Friday, October 18, 2013

Dark Faerie Tales and Nursery Rhymes

I don’t know if I’ve mentioned this, but I’m a huge Grimm fan. The third season is premiering Oct. 25, and it got me to thinking about faerie tales. When you look at Disney’s interpretations of the classics, like Cinderella and Snow white, you pretty much know that they’re mixing a crap-load of vanilla into the story, but somehow…they both remain incredibly dark, Snow White especially. I’ll be honest; the scene in the forest freaked me out as a kid, and still gets me today.

A lot of parents don’t let their kids watch scary movies, even some of the tamer classic varieties, because they don’t want their children getting nightmares. That’s fine. Yet many of them will still reach for their trusty Mother Goose or Grimm collection at night to read for bedtime. Let’s be honest here, very few faerie tales and nursery rhymes are light-hearted fancies. Most of them involve poison, curses, spells, deception, murder, resurrection of the dead (or in some cases their talking bones), being eaten alive, or terrible things happening to people whether they’re good or bad.

A good faerie tale or nursery rhyme has a lesson. A lesson rarely comes without a consequence if it isn’t heeded. You don’t let a stranger inside your house when you’re alone, and you certainly don’t trust their food. If your stepmother likes to box your ears on a regular basis, then asks you to stick your head somewhere dangerous, don’t be surprised if she accidentally lops your head off. When you’ve been warned for seventeen years of your life not to do something and you do it anyway? Yeah, that’ll probably turn out bad.

The following are five particularly nasty little faerie tales and nursery rhymes to avoid, if you somehow can’t stomach a good dose of salt with your children’s books. But if you really want a story with a bit of bite, definitely look into them.


1.The Juniper Tree

This one used to give me the shivers when I paged through it as a kid. I guess that’s why it’s my favorite. There’s always an element of an evil stepmother in a good faerie tale, illustrating that the most evil people in your life can also be some of the closest. It makes sense, when you consider that so often the case with a missing or murdered child usually involves someone in the family. The stepmother kills her stepson, and makes it look like her beloved daughter did it. The little girl is of course emotionally scarred when she thinks she killed her own brother, and it doesn’t help when the stepmother butchers him and serves the boy to his father when he comes home. The lesson though, lies in the boy’s spirit when he comes back as a bird to seek revenge.



2.Goosy Goosy Gander

Goosy Goosy Gander, 
wither do you wander?
Upstairs and downstairs, 
in my lady’s chamber.
There I saw an old man 
who would not say his prayers,
I took him by the left leg
and threw him down the stairs.

I'm pretty sure he breaks his neck, too. Lesson here? No matter how old you are, you’d better be a good Christian, or your mistress’s pet bird is going to break your neck. It doesn’t get much darker than that.


3.Blue Beard

There’s a French film about this story with absolutely beautiful cinematography, and it employs something a lot of us can’t seem to stomach.
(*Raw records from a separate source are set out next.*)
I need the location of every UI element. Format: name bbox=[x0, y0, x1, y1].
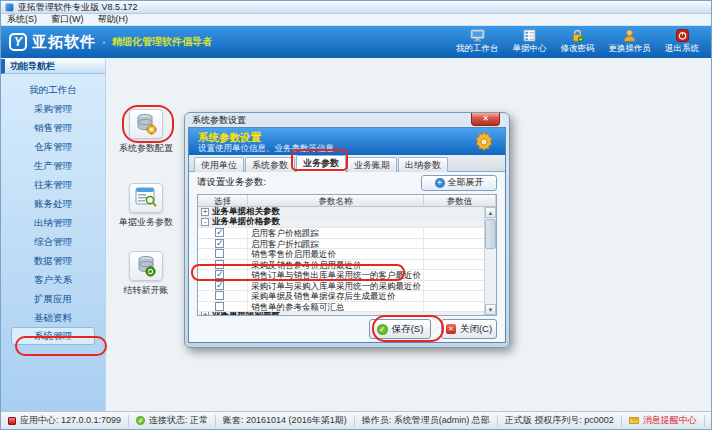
menu-system[interactable]: 系统(S) bbox=[7, 13, 37, 26]
status-bar: 应用中心: 127.0.0.1:7099 ✓ 连接状态: 正常 账套: 2016… bbox=[1, 411, 711, 429]
quick-link-label: 修改密码 bbox=[561, 43, 595, 55]
sidebar-item-comprehensive[interactable]: 综合管理 bbox=[1, 232, 105, 251]
expand-plus-icon[interactable]: + bbox=[201, 312, 209, 316]
main-panel: 系统参数配置 单据业务参数 结转新开账 系统参数设置 ✕ 系统参数设置 bbox=[106, 59, 711, 411]
sidebar-item-system-management[interactable]: 系统管理 bbox=[11, 327, 95, 345]
checkbox-unchecked[interactable] bbox=[215, 291, 224, 300]
collapse-minus-icon[interactable]: - bbox=[201, 218, 209, 226]
table-row-group-clipped[interactable]: +业务单据限制参数 bbox=[198, 312, 484, 316]
navigation-sidebar: 功能导航栏 我的工作台 采购管理 销售管理 仓库管理 生产管理 往来管理 账务处… bbox=[1, 59, 106, 411]
param-value bbox=[424, 239, 484, 249]
dialog-title: 系统参数设置 bbox=[192, 114, 246, 127]
menu-help[interactable]: 帮助(H) bbox=[98, 13, 129, 26]
dialog-tabs: 使用单位 系统参数 业务参数 业务账期 出纳参数 bbox=[189, 155, 505, 172]
tab-system-params[interactable]: 系统参数 bbox=[245, 157, 295, 172]
checkbox-unchecked[interactable] bbox=[215, 302, 224, 311]
scroll-thumb[interactable] bbox=[485, 219, 496, 249]
dialog-footer: ✓ 保存(S) ✕ 关闭(C) bbox=[189, 316, 505, 342]
tab-usage-unit[interactable]: 使用单位 bbox=[194, 157, 244, 172]
dialog-close-icon[interactable]: ✕ bbox=[471, 113, 500, 126]
feature-carry-forward[interactable]: 结转新开账 bbox=[114, 251, 178, 297]
table-scrollbar[interactable]: ▲ ▼ bbox=[484, 207, 496, 315]
dialog-toolbar: 请设置业务参数: ✳ 全部展开 bbox=[189, 172, 505, 193]
message-center-icon bbox=[629, 417, 639, 424]
quick-link-label: 单据中心 bbox=[513, 43, 547, 55]
sidebar-item-extensions[interactable]: 扩展应用 bbox=[1, 289, 105, 308]
status-connection: ✓ 连接状态: 正常 bbox=[129, 415, 216, 427]
quick-links: 我的工作台 单据中心 修改密码 更换操作员 退出系统 bbox=[456, 29, 703, 55]
sidebar-item-my-workbench[interactable]: 我的工作台 bbox=[1, 80, 105, 99]
tab-cashier-params[interactable]: 出纳参数 bbox=[398, 157, 448, 172]
database-gear-icon bbox=[134, 112, 158, 136]
status-caller-device: 未检测到来电设备 bbox=[705, 415, 712, 427]
param-value bbox=[424, 281, 484, 291]
quick-link-workbench[interactable]: 我的工作台 bbox=[456, 29, 499, 55]
menu-window[interactable]: 窗口(W) bbox=[51, 13, 84, 26]
table-row-group[interactable]: -业务单据价格参数 bbox=[198, 218, 484, 229]
sidebar-item-accounting[interactable]: 账务处理 bbox=[1, 194, 105, 213]
status-text: 消息提醒中心 bbox=[643, 414, 697, 427]
checkbox-checked[interactable] bbox=[215, 228, 224, 237]
quick-link-document-center[interactable]: 单据中心 bbox=[513, 29, 547, 55]
sidebar-item-data[interactable]: 数据管理 bbox=[1, 251, 105, 270]
param-name: 采购订单与采购入库单采用统一的采购最近价 bbox=[248, 281, 424, 291]
scroll-up-icon[interactable]: ▲ bbox=[485, 207, 496, 218]
column-select: 选择 bbox=[198, 195, 248, 206]
sidebar-items: 我的工作台 采购管理 销售管理 仓库管理 生产管理 往来管理 账务处理 出纳管理… bbox=[1, 74, 105, 345]
feature-document-business-params[interactable]: 单据业务参数 bbox=[114, 183, 178, 229]
tab-business-period[interactable]: 业务账期 bbox=[347, 157, 397, 172]
change-password-lock-icon bbox=[570, 29, 585, 42]
expand-plus-icon[interactable]: + bbox=[201, 208, 209, 216]
sidebar-item-contacts[interactable]: 往来管理 bbox=[1, 175, 105, 194]
quick-link-label: 退出系统 bbox=[665, 43, 699, 55]
status-message-center[interactable]: 消息提醒中心 bbox=[622, 415, 705, 427]
dialog-titlebar: 系统参数设置 ✕ bbox=[185, 113, 509, 127]
sidebar-item-warehouse[interactable]: 仓库管理 bbox=[1, 137, 105, 156]
sidebar-item-customer-relations[interactable]: 客户关系 bbox=[1, 270, 105, 289]
checkbox-unchecked[interactable] bbox=[215, 260, 224, 269]
feature-label: 结转新开账 bbox=[114, 284, 178, 297]
quick-link-label: 更换操作员 bbox=[609, 43, 652, 55]
feature-label: 单据业务参数 bbox=[114, 216, 178, 229]
checkbox-checked[interactable] bbox=[215, 281, 224, 290]
sidebar-item-production[interactable]: 生产管理 bbox=[1, 156, 105, 175]
status-text: 账套: 20161014 (2016年第1期) bbox=[223, 414, 347, 427]
checkbox-unchecked[interactable] bbox=[215, 249, 224, 258]
switch-operator-user-icon bbox=[622, 29, 637, 42]
status-operator: 操作员: 系统管理员(admin) 总部 bbox=[355, 415, 498, 427]
expand-all-icon: ✳ bbox=[435, 178, 445, 188]
close-button[interactable]: ✕ 关闭(C) bbox=[441, 319, 497, 339]
param-name: 启用客户折扣跟踪 bbox=[248, 239, 424, 249]
close-button-label: 关闭(C) bbox=[460, 323, 492, 336]
param-name: 启用客户价格跟踪 bbox=[248, 228, 424, 238]
sidebar-item-purchase[interactable]: 采购管理 bbox=[1, 99, 105, 118]
expand-all-label: 全部展开 bbox=[448, 176, 484, 189]
sidebar-item-cashier[interactable]: 出纳管理 bbox=[1, 213, 105, 232]
save-button[interactable]: ✓ 保存(S) bbox=[369, 319, 431, 339]
checkbox-checked[interactable] bbox=[215, 270, 224, 279]
sidebar-item-basic-data[interactable]: 基础资料 bbox=[1, 308, 105, 327]
tab-business-params[interactable]: 业务参数 bbox=[296, 155, 346, 172]
feature-label: 系统参数配置 bbox=[114, 142, 178, 155]
quick-link-exit-system[interactable]: 退出系统 bbox=[665, 29, 699, 55]
feature-system-parameter-config[interactable]: 系统参数配置 bbox=[114, 109, 178, 155]
status-text: 应用中心: 127.0.0.1:7099 bbox=[20, 414, 121, 427]
params-prompt: 请设置业务参数: bbox=[197, 176, 266, 189]
sidebar-item-sales[interactable]: 销售管理 bbox=[1, 118, 105, 137]
workbench-monitor-icon bbox=[470, 29, 485, 42]
window-title: 亚拓管理软件专业版 V8.5.172 bbox=[18, 1, 138, 14]
expand-all-button[interactable]: ✳ 全部展开 bbox=[421, 175, 497, 191]
scroll-down-icon[interactable]: ▼ bbox=[485, 304, 496, 315]
content-area: 功能导航栏 我的工作台 采购管理 销售管理 仓库管理 生产管理 往来管理 账务处… bbox=[1, 59, 711, 411]
quick-link-switch-operator[interactable]: 更换操作员 bbox=[609, 29, 652, 55]
system-parameter-dialog: 系统参数设置 ✕ 系统参数设置 设置使用单位信息、业务参数等信息 使用单位 系统… bbox=[184, 112, 510, 348]
app-icon bbox=[5, 3, 14, 12]
brand-name: 亚拓软件 bbox=[32, 33, 96, 52]
dialog-body: 系统参数设置 设置使用单位信息、业务参数等信息 使用单位 系统参数 业务参数 业… bbox=[188, 127, 506, 343]
group-label: 业务单据限制参数 bbox=[212, 312, 280, 316]
checkbox-checked[interactable] bbox=[215, 239, 224, 248]
close-x-icon: ✕ bbox=[446, 324, 456, 334]
quick-link-change-password[interactable]: 修改密码 bbox=[561, 29, 595, 55]
status-text: 操作员: 系统管理员(admin) 总部 bbox=[362, 414, 490, 427]
form-search-icon bbox=[134, 186, 158, 210]
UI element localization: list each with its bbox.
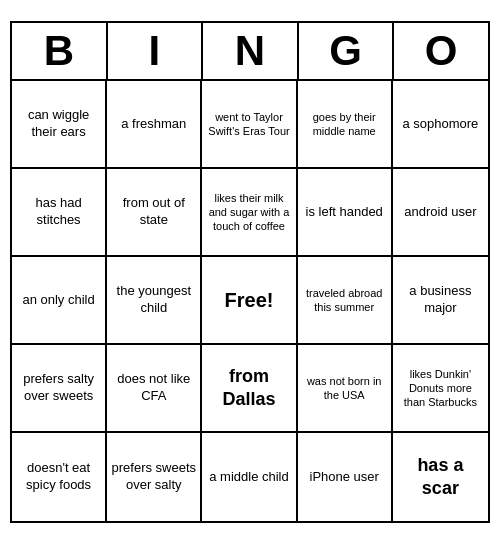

A young girl marrying an old man. In the story, she’s not always a child, but very likely is. This guy practices witchcraft, forces women to marry him, and then lies in wait until they do what he tells them expressly not to do: open one door in his castle with a key he gives them. Of course, this is what he really wants, because he’s a sadistic jerk. Whenever it invariably happens, he butchers them and throws their body parts into the forbidden room. The only lesson I find here is that if you’re going to do what you shouldn’t, either get better at lying, or think on your feet. The nice thing about this story, is that the main character isn’t a brave hero, but a young woman with a brain. That’s pretty rare in your classic stories. Too bad there are a thousand different versions, because in half of them she usually isn’t that bright, and gets saved through the deus ex machina method.


4.Allerleirauh

Not the one most of us are more acquainted with, but the one with the incest in particular is the version of this story that gets me. A king loves his wife, and she makes him promise to marry no woman after her death unless the woman is as beautiful as her. So when his daughter grows up and looks exactly like his wife, what do you think that king decides? Obviously his daughter isn’t too hot about the idea, so she flees in a coat of furs. Then she’s found, and nobody knows who she really is. I guess being a servant doesn’t sit too well with her, so she decides it’s way better to do the do with her own dad. The lesson here…well this lesson, I’m going to have to politely disagree with. I do think manual labor is better than incest, sorry.


5.The Death of the Little Hen

The story of the chicken talking about the sky falling always gets me. Why does nobody ever talk about THIS chicken? It’s basically the same concept, but instead of spreading fear through a misunderstanding, it’s one death that turns into a dozen. A chicken chokes on a kernel she tried to greedily eat by herself, and so a procession is gradually made for her. Then everybody drowns. This could be interpreted a thousand different ways. Don’t mourn for those who don’t deserve it, don’t let yourself forget logical thinking when you lose those closest to you, or don’t be a greedy bugger because it’ll only end up destroying yourself and everyone around you.